A SPECIAL meeting at the House of Lords has heard how fresh approaches to temporary stopping by Travellers can reduce tensions and save considerable amounts of money, compared with the traditional cycle of evictions from place to place.

The seminar, organised by the Traveller Movement, heard how the once-neglected Kidacre Street site in Leeds has been renovated to provide new temporary pitches, and how this had had a dramatic effect on the amount of money the City Council was spending on moving Travellers on.

Rob McCartney of Leeds City Council told how the site had been derelict since 1985. It had been disused for so long that the sign outside still referred to West Yorkshire Council, which was disbanded more than 28 years ago.

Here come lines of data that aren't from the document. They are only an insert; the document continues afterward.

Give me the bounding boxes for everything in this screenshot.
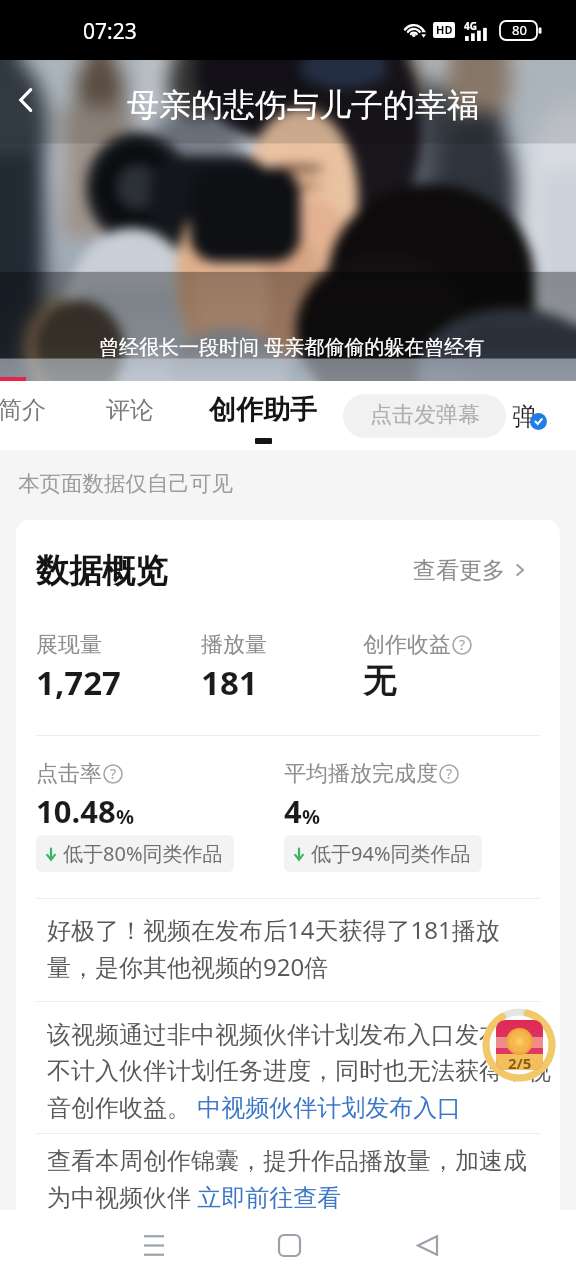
staticText: ? bbox=[459, 635, 466, 654]
staticText: 点击率 bbox=[36, 760, 102, 788]
button[interactable]: Back bbox=[383, 1220, 471, 1270]
staticText: 简介 bbox=[0, 395, 46, 425]
button[interactable]: 点击发弹幕 bbox=[343, 394, 506, 438]
button[interactable]: Back bbox=[4, 78, 48, 122]
staticText: 母亲的悲伤与儿子的幸福 bbox=[127, 85, 479, 125]
staticText: 评论 bbox=[106, 395, 154, 425]
button[interactable]: 简介 bbox=[0, 381, 64, 450]
staticText: 4 bbox=[284, 790, 302, 832]
button[interactable]: 查看更多 bbox=[413, 549, 527, 591]
staticText: % bbox=[302, 803, 321, 830]
staticText: ? bbox=[110, 764, 117, 783]
button[interactable]: Recent apps bbox=[110, 1220, 198, 1270]
staticText: 无 bbox=[363, 660, 396, 702]
staticText: 创作助手 bbox=[209, 393, 317, 427]
staticText: 创作收益 bbox=[363, 631, 451, 659]
staticText: 80 bbox=[512, 21, 527, 39]
staticText: 1,727 bbox=[36, 660, 121, 705]
staticText: 4G bbox=[464, 19, 477, 33]
staticText: 展现量 bbox=[36, 631, 102, 659]
button[interactable]: Reward progress 2 of 5 bbox=[479, 1003, 559, 1087]
staticText: % bbox=[116, 803, 135, 830]
staticText: 07:23 bbox=[83, 17, 137, 46]
staticText: 弹 bbox=[512, 401, 537, 432]
staticText: 低于94%同类作品 bbox=[311, 840, 471, 867]
staticText: ? bbox=[446, 764, 453, 783]
staticText: 查看更多 bbox=[413, 556, 505, 585]
staticText: 平均播放完成度 bbox=[284, 760, 438, 788]
button[interactable]: 查看本周创作锦囊，提升作品播放量，加速成 为中视频伙伴 立即前往查看 bbox=[47, 1146, 527, 1210]
staticText: 曾经很长一段时间 母亲都偷偷的躲在曾经有 bbox=[99, 333, 485, 360]
button[interactable]: Danmaku toggle bbox=[508, 391, 556, 439]
button[interactable]: Home bbox=[245, 1220, 333, 1270]
staticText: 本页面数据仅自己可见 bbox=[18, 470, 233, 497]
staticText: 181 bbox=[201, 660, 258, 705]
staticText: HD bbox=[436, 22, 453, 37]
staticText: 10.48 bbox=[36, 790, 116, 832]
button[interactable]: 该视频通过非中视频伙伴计划发布入口发布 不计入伙伴计划任务进度，同时也无法获得中… bbox=[47, 1020, 551, 1123]
staticText: 播放量 bbox=[201, 631, 267, 659]
staticText: 数据概览 bbox=[36, 550, 168, 592]
button[interactable]: 创作助手 bbox=[201, 381, 325, 450]
staticText: 好极了！视频在发布后14天获得了181播放 量，是你其他视频的920倍 bbox=[47, 913, 500, 983]
staticText: 点击发弹幕 bbox=[370, 401, 480, 429]
staticText: 低于80%同类作品 bbox=[63, 840, 223, 867]
staticText: 2/5 bbox=[508, 1053, 532, 1069]
button[interactable]: 评论 bbox=[88, 381, 172, 450]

However, since the site has been refurbished, the city has experienced a 17-fold reduction in the number of evictions that have taken place. Even taking into account the money spent on refurbishing the Kidacre Street site, this has meant a 50% reduction in costs for the council.

"This site has demonstrated that the Gypsies and Travellers are committed to making site options work," he said.

Speaking alongside Mr McCartney, Helen Jones of Leeds Gypsy and Traveller Exchange said that councils should require actual "evidence of the harmful effect of Traveller sites", rather than just opinion.

It was also crucial to listen to the concerns of settled people and businesses who may have had bad experiences with unauthorised sites, but likewise to be clear about the possible advantages for local business, such as increased trade.

Also at the meeting, the government's plans to change the definition of who is a Gypsy or Traveller were decried by Lord Avebury and Josie O'Driscoll of the Traveller Movement advisory group.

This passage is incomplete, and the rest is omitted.